(Records drawn from a dataset)
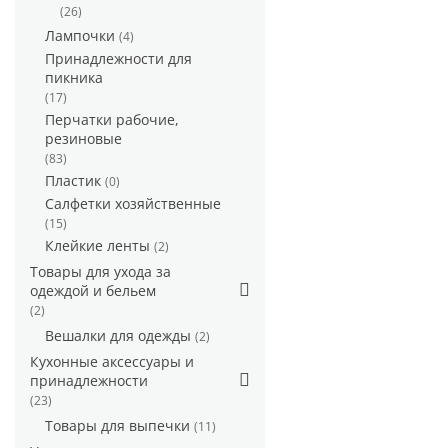
(26)
Лампочки
(4)
Принадлежности для
пикника
(17)
Перчатки рабочие,
резиновые
(83)
Пластик
(0)
Салфетки хозяйственные
(15)
Клейкие ленты
(2)
Товары для ухода за
одеждой и бельем
(2)
Вешалки для одежды
(2)
Кухонные аксессуары и
принадлежности
(23)
Товары для выпечки
(11)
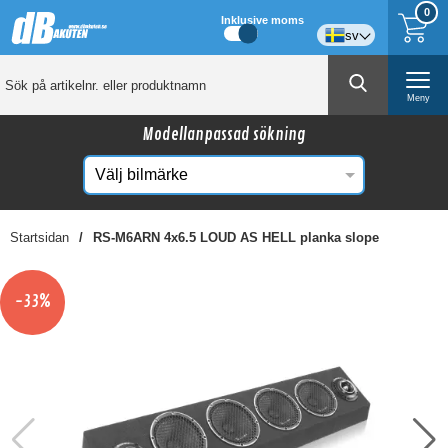
0
Inklusive moms
sv
Meny
Modellanpassad sökning
Startsidan
RS-M6ARN 4x6.5 LOUD AS HELL planka slope
☓
Kanske någon av dessa produkter kan intressera
-33%
dig?
-31%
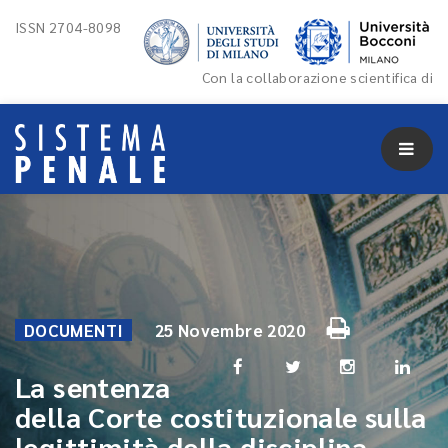
ISSN 2704-8098
Con la collaborazione scientifica di
DOCUMENTI
25 Novembre 2020
La sentenza
della Corte costituzionale sulla
legittimità della disciplina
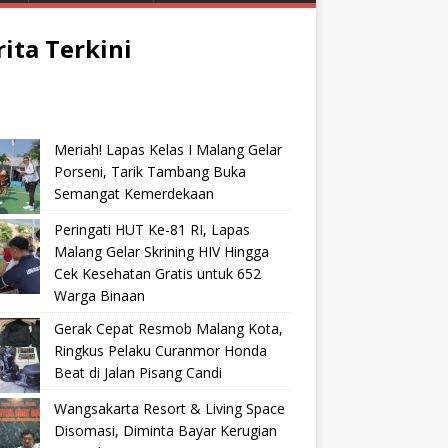
rita Terkini
Meriah! Lapas Kelas I Malang Gelar
Porseni, Tarik Tambang Buka
Semangat Kemerdekaan
Peringati HUT Ke-81 RI, Lapas
Malang Gelar Skrining HIV Hingga
Cek Kesehatan Gratis untuk 652
Warga Binaan
Gerak Cepat Resmob Malang Kota,
Ringkus Pelaku Curanmor Honda
Beat di Jalan Pisang Candi
Wangsakarta Resort & Living Space
Disomasi, Diminta Bayar Kerugian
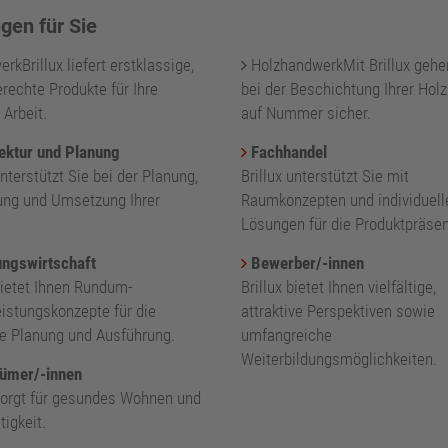
gen für Sie
kBrillux liefert erstklassige,
HolzhandwerkMit Brillux gehe
rechte Produkte für Ihre
bei der Beschichtung Ihrer Holz
 Arbeit.
auf Nummer sicher.
ektur und Planung
Fachhandel
unterstützt Sie bei der Planung,
Brillux unterstützt Sie mit
ung und Umsetzung Ihrer
Raumkonzepten und individuell
.
Lösungen für die Produktpräsen
ngswirtschaft
Bewerber/-innen
bietet Ihnen Rundum-
Brillux bietet Ihnen vielfältige,
eistungskonzepte für die
attraktive Perspektiven sowie
nte Planung und Ausführung.
umfangreiche
Weiterbildungsmöglichkeiten.
ümer/-innen
 sorgt für gesundes Wohnen und
igkeit.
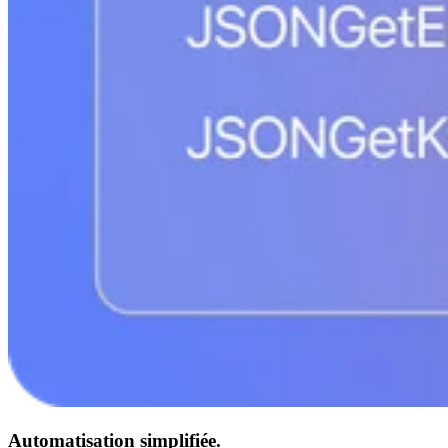
Automatisation simplifiée.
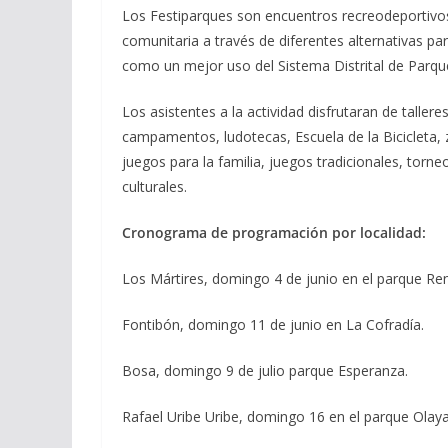
Los Festiparques son encuentros recreodeportivos 
comunitaria a través de diferentes alternativas par
como un mejor uso del Sistema Distrital de Parque
Los asistentes a la actividad disfrutaran de talleres
campamentos, ludotecas, Escuela de la Bicicleta, 
juegos para la familia, juegos tradicionales, torn
culturales.
Cronograma de programación por localidad:
Los Mártires, domingo 4 de junio en el parque Re
Fontibón, domingo 11 de junio en La Cofradía.
Bosa, domingo 9 de julio parque Esperanza.
Rafael Uribe Uribe, domingo 16 en el parque Olaya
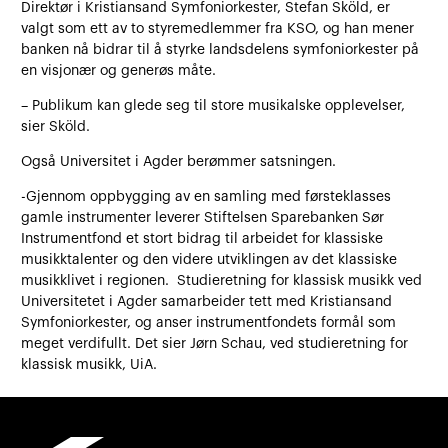
Direktør i Kristiansand Symfoniorkester, Stefan Sköld, er
valgt som ett av to styremedlemmer fra KSO, og han mener
banken nå bidrar til å styrke landsdelens symfoniorkester på
en visjonær og generøs måte.
– Publikum kan glede seg til store musikalske opplevelser,
sier Sköld.
Også Universitet i Agder berømmer satsningen.
-Gjennom oppbygging av en samling med førsteklasses
gamle instrumenter leverer Stiftelsen Sparebanken Sør
Instrumentfond et stort bidrag til arbeidet for klassiske
musikktalenter og den videre utviklingen av det klassiske
musikklivet i regionen. Studieretning for klassisk musikk ved
Universitetet i Agder samarbeider tett med Kristiansand
Symfoniorkester, og anser instrumentfondets formål som
meget verdifullt. Det sier Jørn Schau, ved studieretning for
klassisk musikk, UiA.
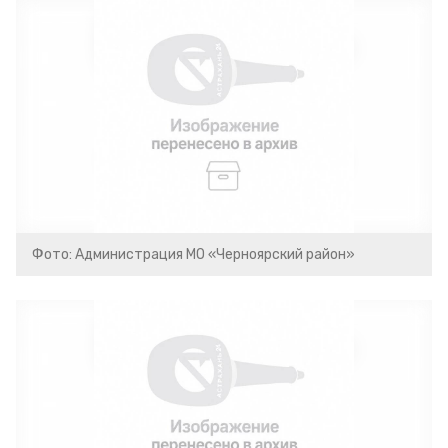
Фото: Администрация МО «Черноярский район»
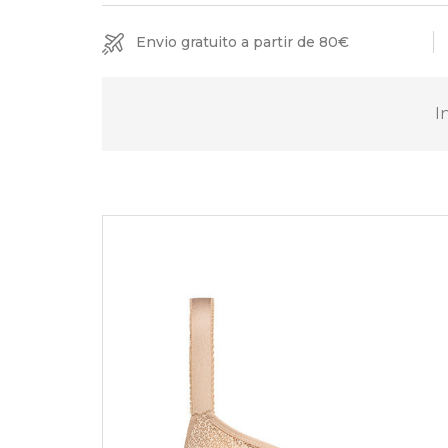
Envio gratuito a partir de 80€
I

**TRY IT:**
Where a line in the records above contains the string "unterstützt", return that line.

**RESULT:**
unterstützt Sie bei der Planung,
Brillux unterstützt Sie mit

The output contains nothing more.